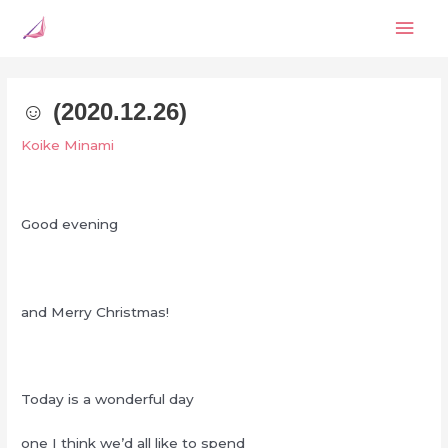
Skip
Mai
to
content
Men
☺︎ (2020.12.26)
Koike Minami
Good evening
and Merry Christmas!
Today is a wonderful day
one I think we’d all like to spend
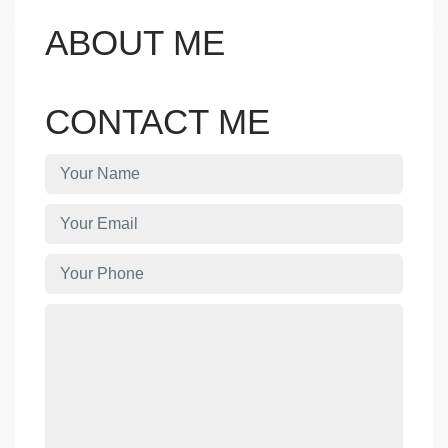
ABOUT ME
CONTACT ME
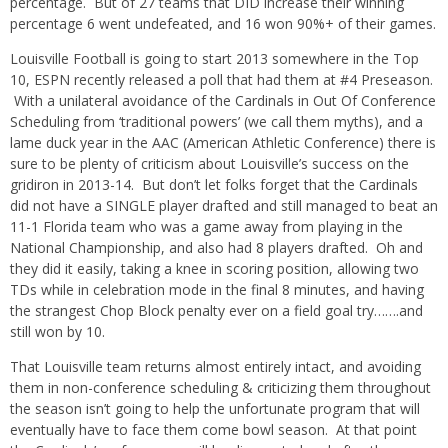
percentage. But of 27 teams that DID increase their winning
percentage 6 went undefeated, and 16 won 90%+ of their games.
Louisville Football is going to start 2013 somewhere in the Top
10, ESPN recently released a poll that had them at #4 Preseason.
With a unilateral avoidance of the Cardinals in Out Of Conference
Scheduling from ‘traditional powers’ (we call them myths), and a
lame duck year in the AAC (American Athletic Conference) there is
sure to be plenty of criticism about Louisville’s success on the
gridiron in 2013-14. But don’t let folks forget that the Cardinals
did not have a SINGLE player drafted and still managed to beat an
11-1 Florida team who was a game away from playing in the
National Championship, and also had 8 players drafted. Oh and
they did it easily, taking a knee in scoring position, allowing two
TDs while in celebration mode in the final 8 minutes, and having
the strangest Chop Block penalty ever on a field goal try…….and
still won by 10.
That Louisville team returns almost entirely intact, and avoiding
them in non-conference scheduling & criticizing them throughout
the season isn’t going to help the unfortunate program that will
eventually have to face them come bowl season. At that point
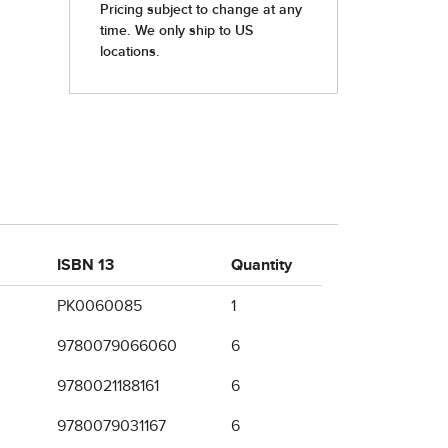
ISBN 13
Quantity
PK0060085
1
9780079066060
6
9780021188161
6
9780079031167
6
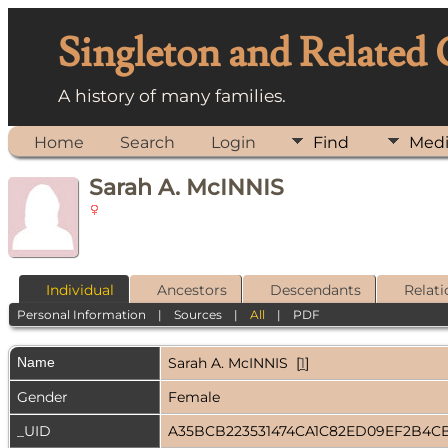
Singleton and Related
A history of many families.
Home
Search
Login
Find
Med
Sarah A. McINNIS
Individual
Ancestors
Descendants
Relati
Personal Information
|
Sources
|
All
|
PDF
Name
Sarah A.
McINNIS
[
1
]
Gender
Female
_UID
A35BCB223531474CA1C82ED09EF2B4C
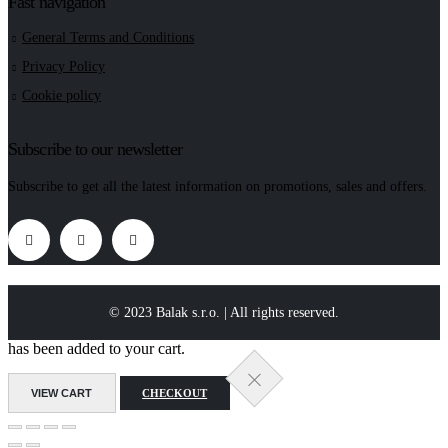
Fast navigation
General Terms and Conditions
Privacy Policy
Cookie policy
Subscribe to our newsletter
Subscribe to get all the latest information on promotions, sales and offers.
© 2023 Balak s.r.o. | All rights reserved.
has been added to your cart.
VIEW CART
CHECKOUT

→ **Exercise**: Take every line from the records that holds "Subscribe" and copy it down.

→ **Output below**:
Subscribe to our newsletter
Subscribe to get all the latest information on promotions, sales and offers.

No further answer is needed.